Reverse repos ( #RRPs ) continue to collapse. They're now approaching 900B. The clock is ticking for the #Fed to pivot. At the current rate, including end-of-year window dressing, RRPs will likely be completely unwound no later than around February 2024. After this point in time, the Fed will, as a mathematical certainty, need to pivot (failure to do so will otherwise cause massive #liquidation spirals to raise cash). A significant economic downturn is coming due to the extreme monetary tightening that occurred in 2022 and 2023. It is overwhelmingly likely to begin in the U.S. by the end of 2024. The current prolonged 10y/3m yield curve inversion hints that the coming recession will also be prolonged. Right now, however, much of the market is believing the soft landing narrative.

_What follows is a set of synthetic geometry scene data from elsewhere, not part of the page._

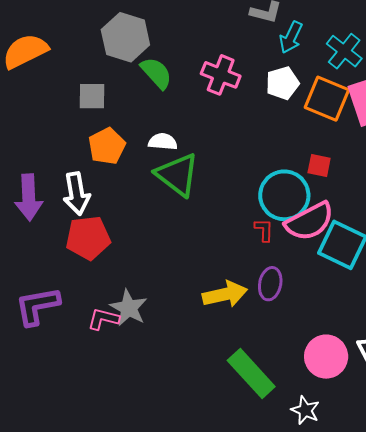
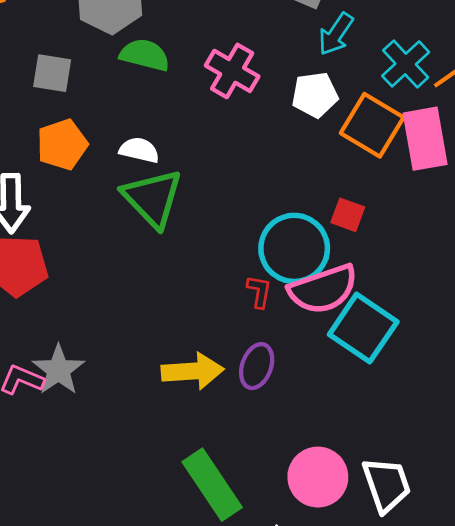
green semicircle: (156, 73) -> (145, 55), turned -42

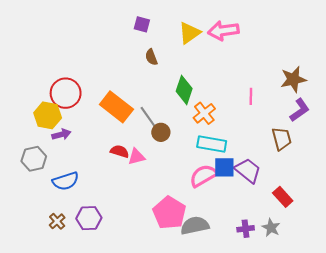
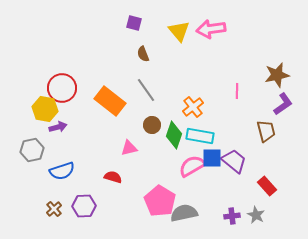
yellow triangle: (189, 33) -> (179, 31), turned -35
green diamond: (184, 90) -> (174, 135), moved
gray line: (149, 119) -> (146, 90), moved
red semicircle: (120, 151) -> (113, 177), moved

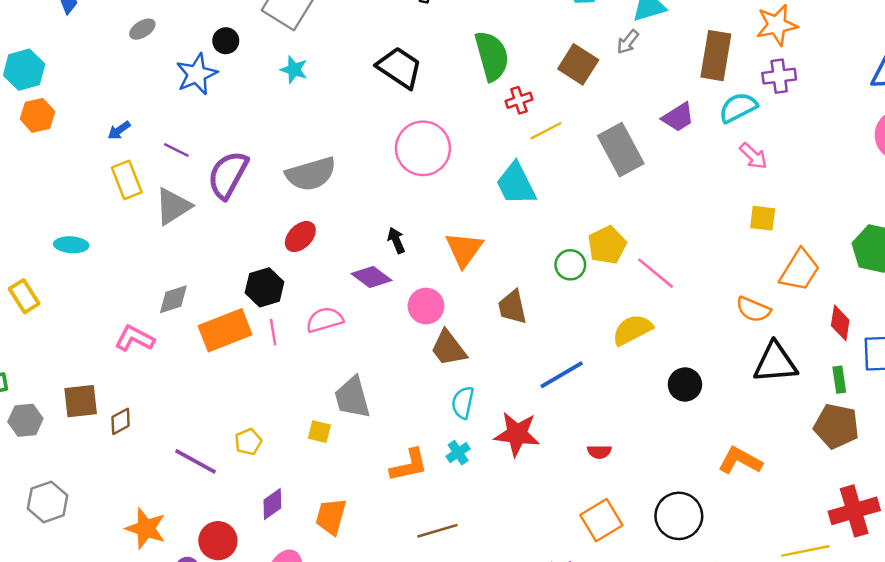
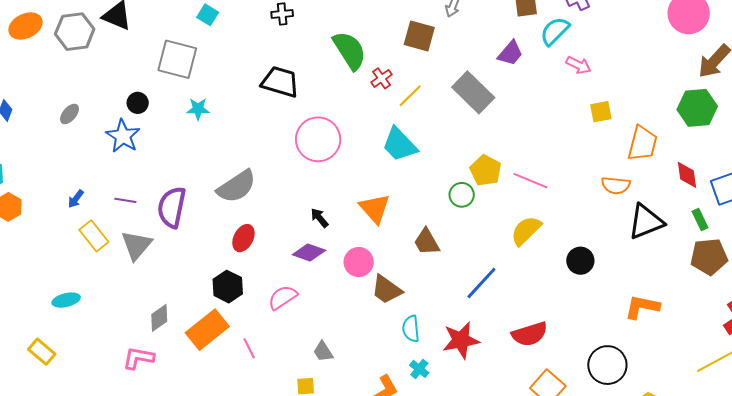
pink line: (273, 332) -> (249, 348), moved
gray trapezoid: (352, 398) -> (323, 352), size x0.6
red semicircle: (599, 452) -> (530, 334), size x1.8

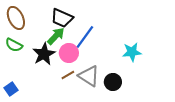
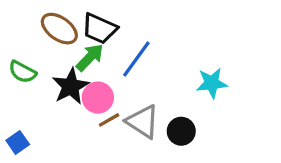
brown ellipse: (16, 18) -> (59, 29), moved, turned -30
pink circle: (69, 53) -> (98, 98), moved

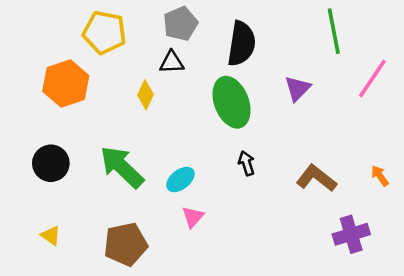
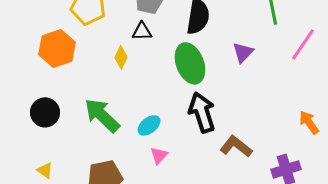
black arrow: (247, 163) -> (202, 112), size x2.0
orange arrow: (380, 176) -> (309, 122), size x1.4
brown L-shape: (316, 178) -> (236, 146), moved

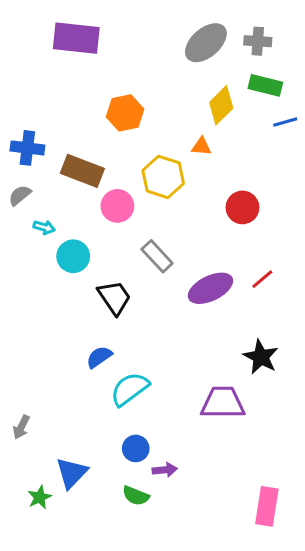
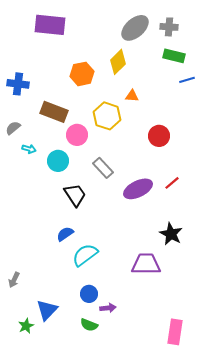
yellow diamond: (221, 105) -> (118, 62), moved
blue cross: (27, 148) -> (18, 84), moved
cyan circle: (73, 256) -> (58, 161), moved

A soft landing always seems most plausible right after the central bank stops tightening but before the effects of that tightening result in an economic recession. Unlike recessions in the past several decades, the coming economic recession will be characterized by high inflation (i.e. stagflation). Inflation will be amplified after the Fed pivots back to monetary easing. The inflationary situation will get far worse in the years and decades ahead as interest payments on public debt spiral higher while #GDP growth slows. The combination of these factors will necessitate explosive growth in the currency supply, resulting in yet even higher inflation. During this phase, the price of #Bitcoin will spiral higher, unnerving central banks. Countries at the forefront of the hyperinflationary spiral will begin to outright adopt a Bitcoin standard, while those countries most entrenched in power under the current fiat system will more strongly oppose #Bitcoin and decentralized ledgers in general. Perhaps most alarming is the need for central banks and central governments to find a scapegoat for the catastrophe they've created. Often that scapegoat becomes an opposing nation-state, raising the prospects of #war.